Ao amanhecer, ela terminara de contar a ele tudo o que havia para contar — tudo o que ela jamais contaria — e ele terminara a sua história. Ele não tinha escondido nada, nem o seu ciúme, nem o ódio mortal nem a alegria da batalha e as lágrimas que derramara na montanha, ao ver a selvageria dos ferimentos que causara nos nativos. Eles... eles me trataram direito na aldeia deles... e resgate é um costume antigo. Se não fosse pelo fato de Abdullah ter mandado matar o mensageiro deles... talvez isso fizesse diferença, talvez não. Mas isso não desculpa os assassinatos, eu me sinto um monstro, você se casou com um louco, Azadeh. Eu sou perigoso.
— Não, não, não é, é claro que não.
— Por todos os meus deuses, eu matei vinte homens ou mais em dez dias e, no entanto, eu nunca tinha matado antes, a não ser aqueles assassinos, aqueles homens que entraram aqui para matar o seu pai antes do nosso casamento. Fora do Irã eu nunca matei ninguém, nunca feri ninguém, eu tive muitas brigas com ou sem pukoh, mas nada sério. Nunca. Se este calânder ou a aldeia ainda existissem, eu o teria matado sem pestanejar. Eu posso entender o seu Johnny na base; agradeço a todos os deuses por terem-no trazido para junto de nós para proteger você e o amaldiçôo por ter destruído minha paz, embora eu saiba que estou em dívida eterna para com ele. Eu não posso lidar com as mortes e nem com ele. Não posso, ainda não.
— Isto não tem importância agora, Erikki. Agora nós temos tempo. Agora estamos em segurança, você, eu, Hakim, nós estamos seguros, meu querido. Olhe para o amanhecer, não é lindo? Olhe, Erikki, é um novo dia agora, tão bonito, uma nova vida, Nós estamos seguros, Erikki.
NO SALÃO: 15:45h. Hakim Khan estava sozinho exceto por Hashemi Fazir. Hashemi chegara inesperadamente há meia hora. Ele se desculpara pela intromissão, estendendo-lhe um telex.
— Achei que o senhor deveria ver isto imediatamente, Alteza.

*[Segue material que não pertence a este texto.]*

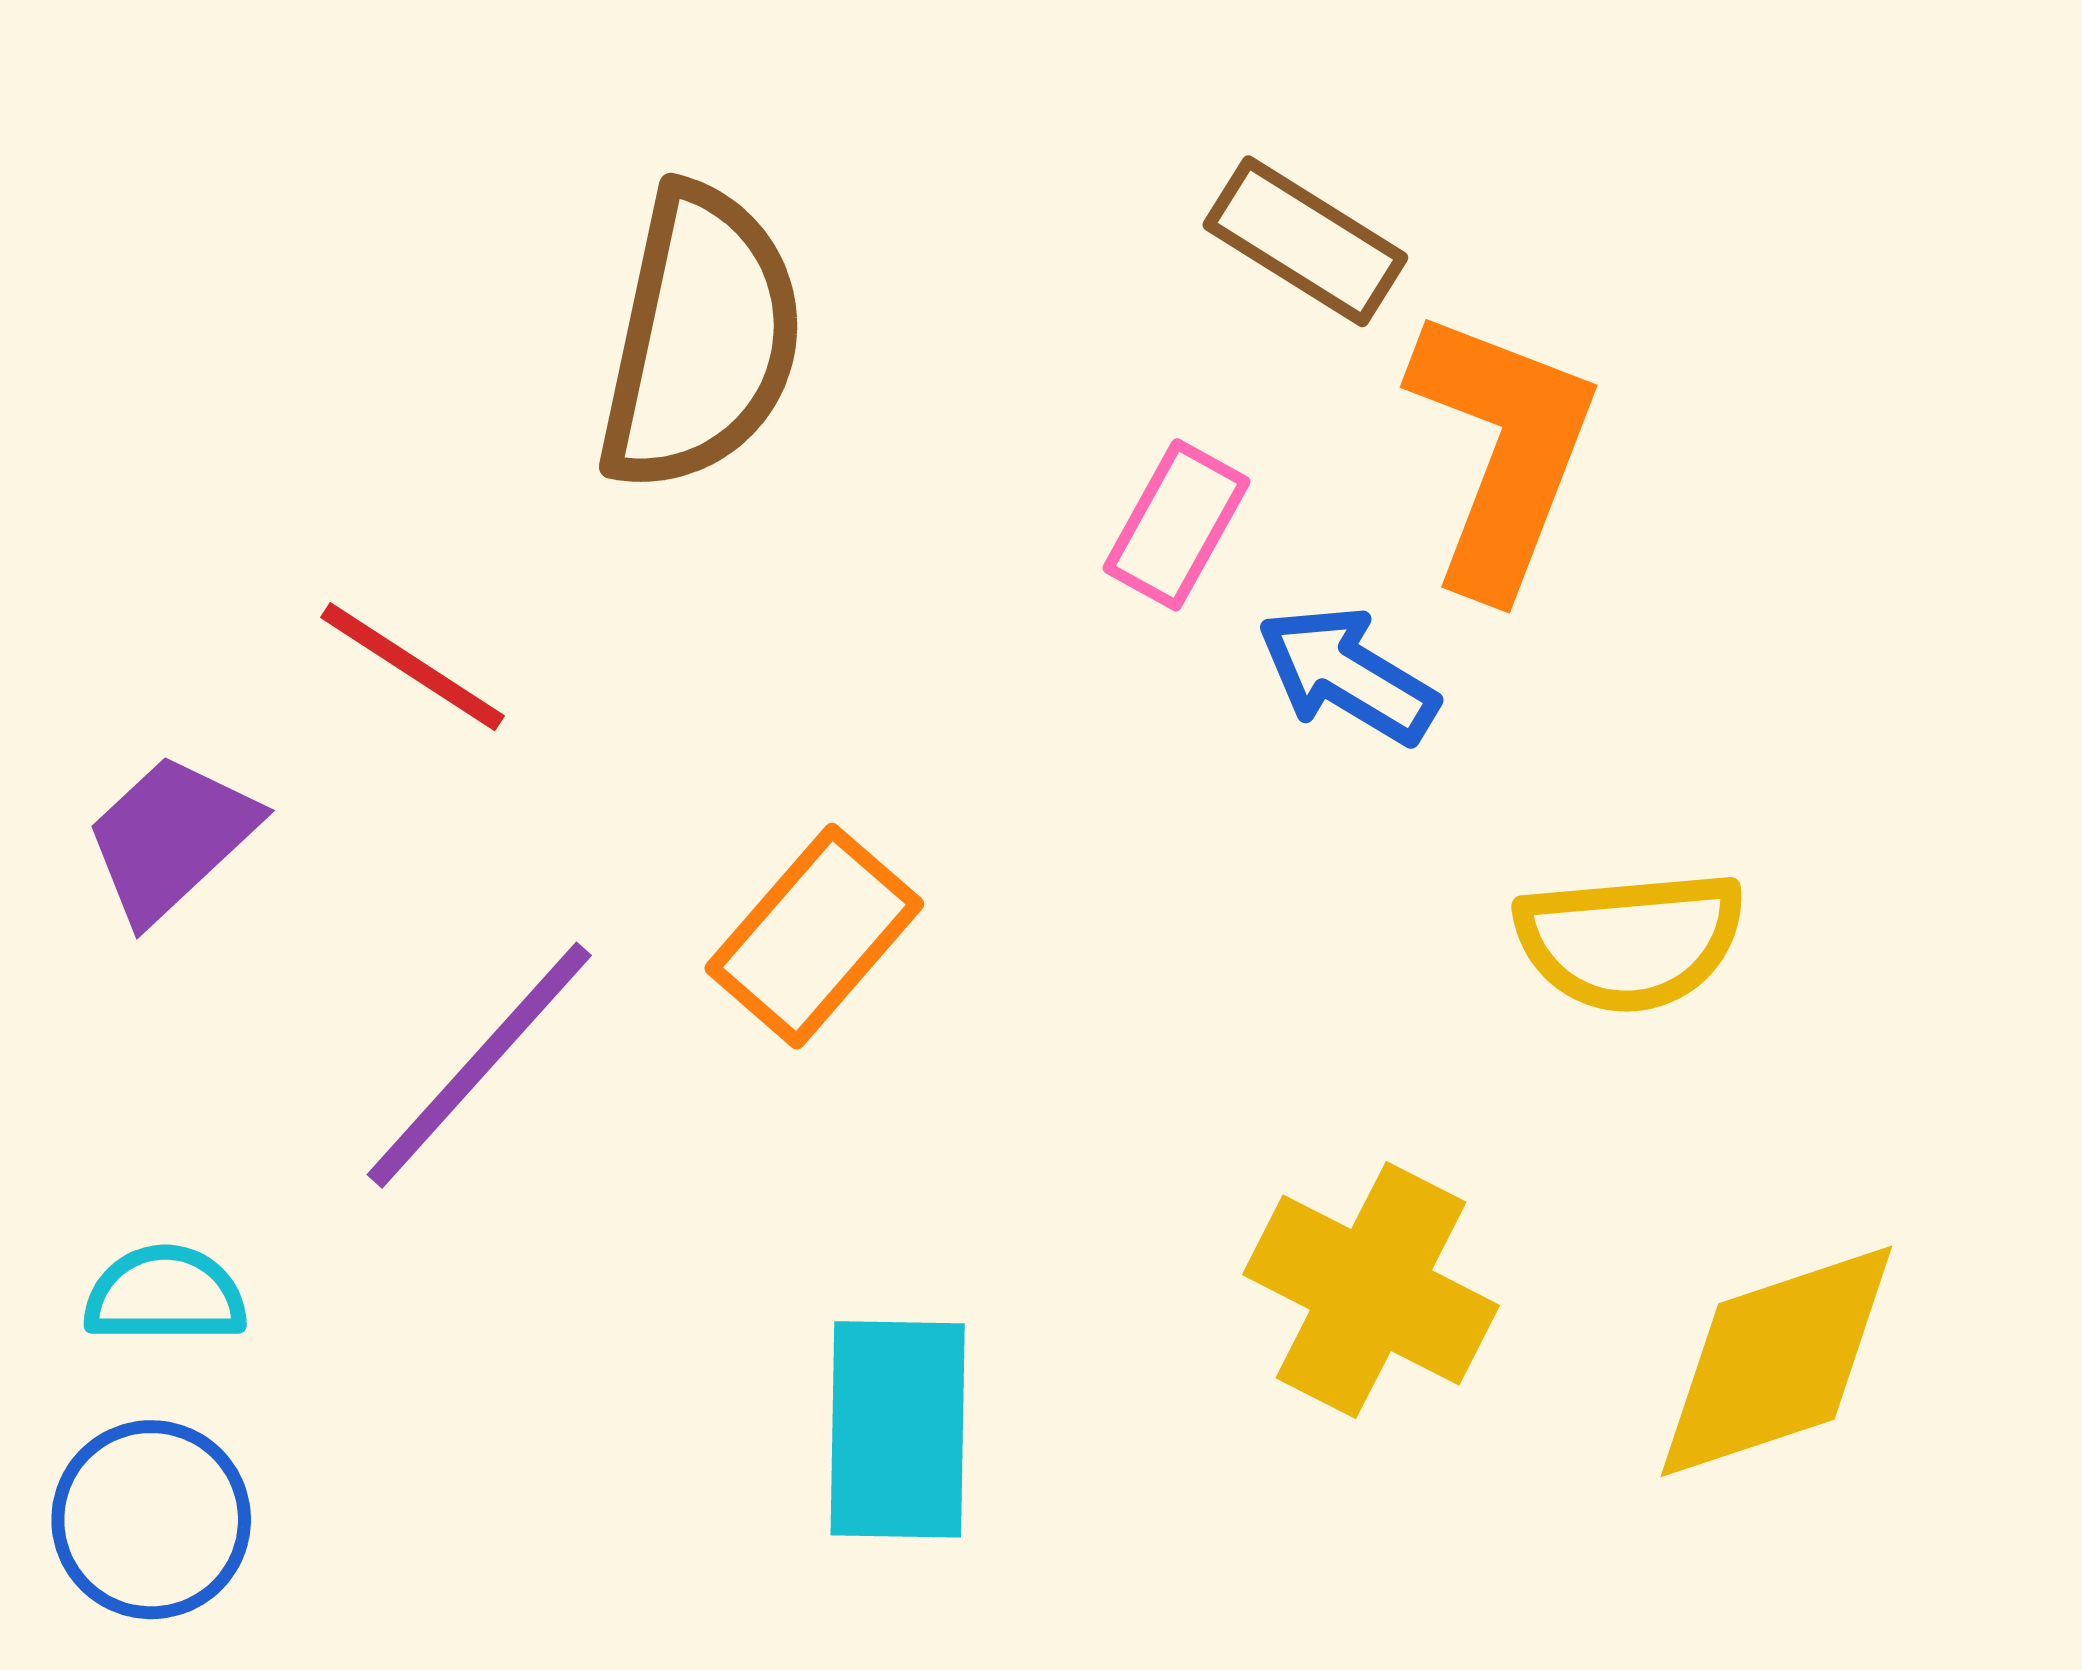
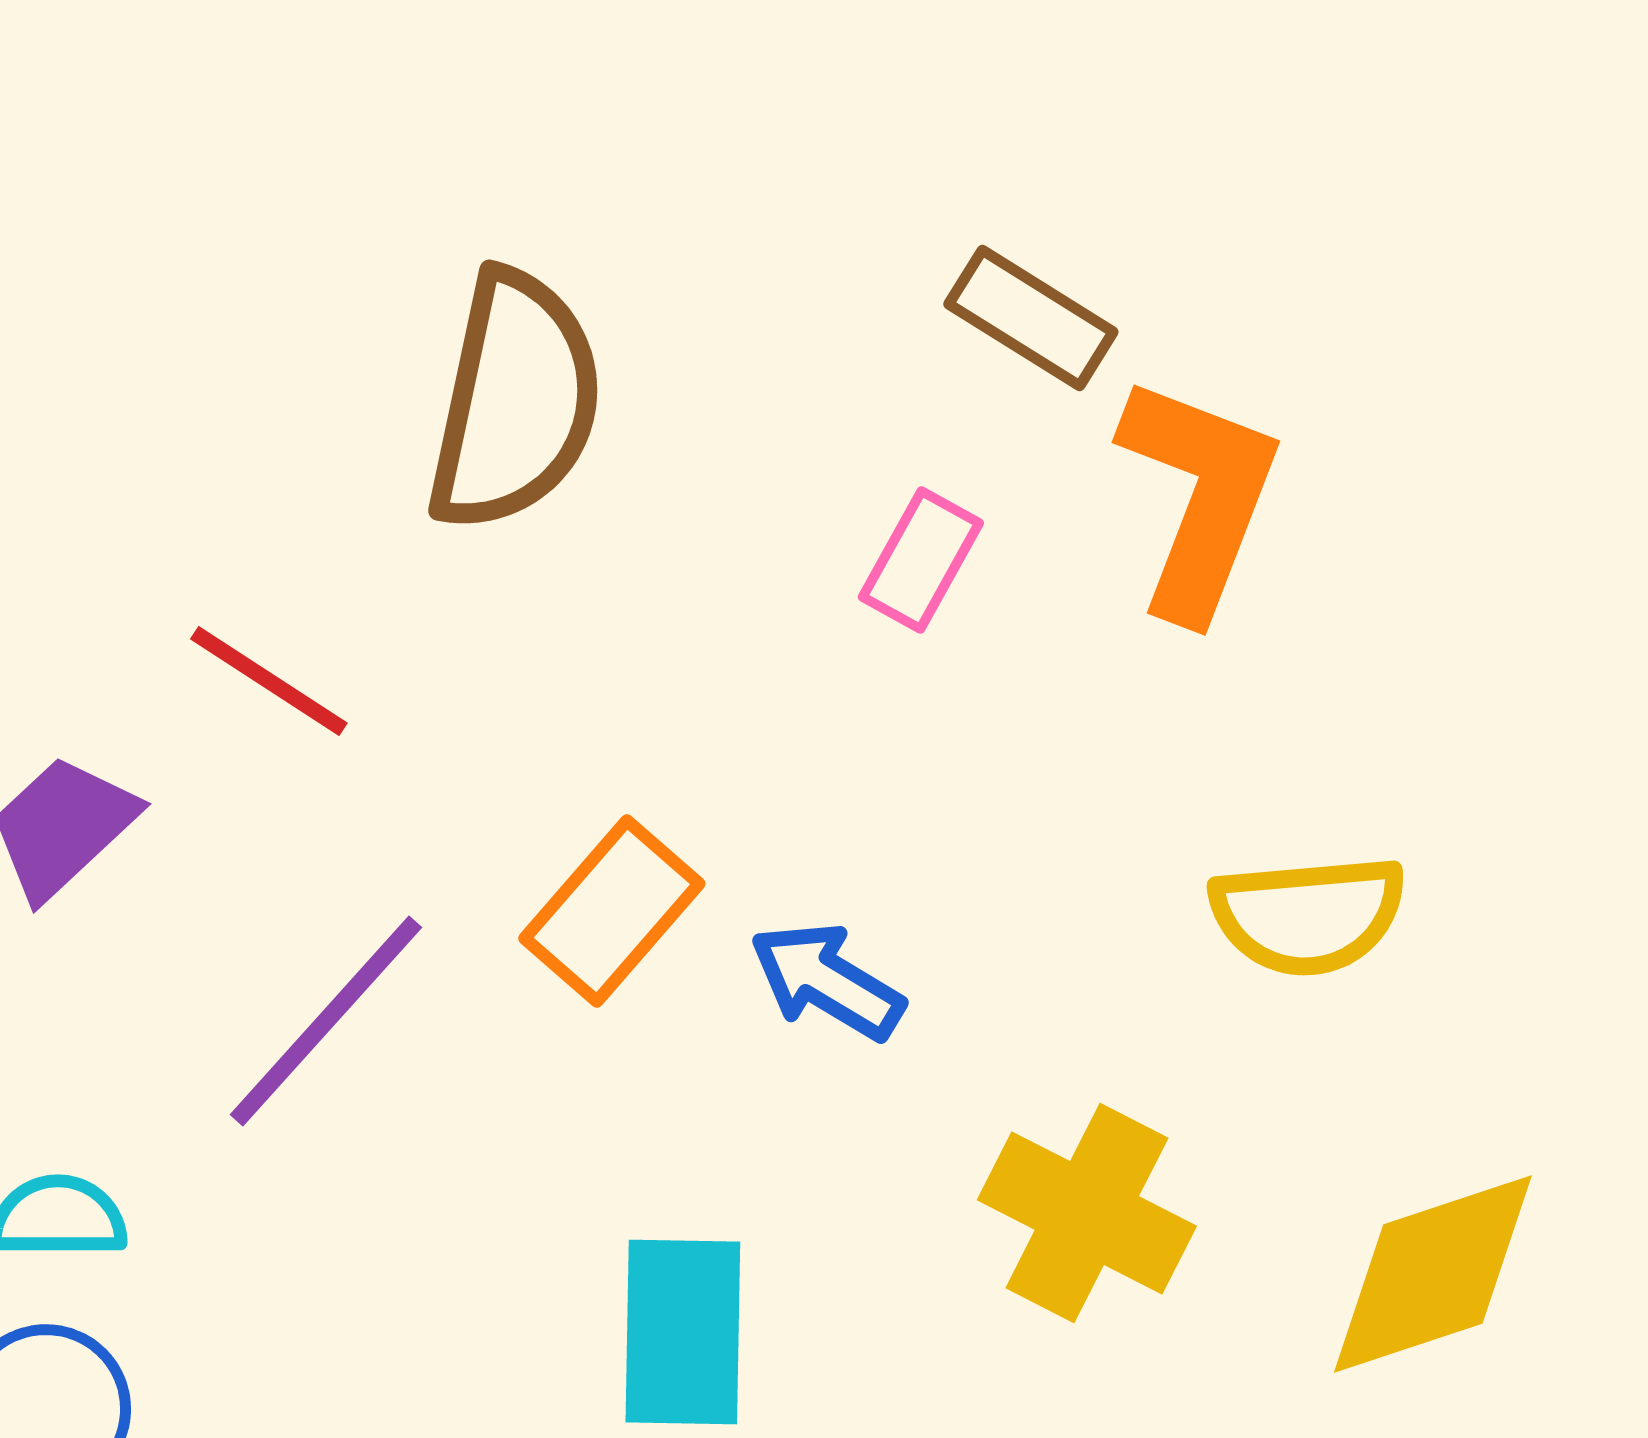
blue arrow: (1348, 675) -> (827, 981), moved

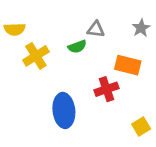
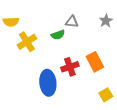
orange rectangle: (128, 65) -> (95, 62), moved, turned 48
red cross: (106, 89) -> (70, 67), moved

O telex dizia: "URGENTE. Ao coronel Fazir, Serviço Secreto, Tabriz: prenda Erikki Yokkonen, marido de Sua Alteza, Azadeh Gorgon, por crimes contra o Estado, por cumplicidade em pirataria aérea, seqüestro e alta traição. Algeme-o e mande-o imediatamente para o meu QG aqui. Diretor, Savama, Teerã."
Hakim dispensou os guardas.
— Eu não entendo, coronel. Por favor explique.
— Assim que eu o decodifiquei, telefonei para saber de mais detalhes, Alteza. Parece que no ano passado a S-G Helicópteros vendeu alguns aparelhos para a CHI e...
— Eu não compreendo.
— Desculpe, para a Companhia de Helicópteros Iraniana, uma companhia iraniana, onde trabalha atualmente o capitão Yokkonen. Entre esses havia, há, dez 212, incluindo o dele. Hoje, os outros nove, avaliados em cerca de nove milhões de dólares, foram roubados e retirados ilegalmente do Irã por pilotos da CHI. A Savama supõe que tenham sido levados para um dos Estados do golfo.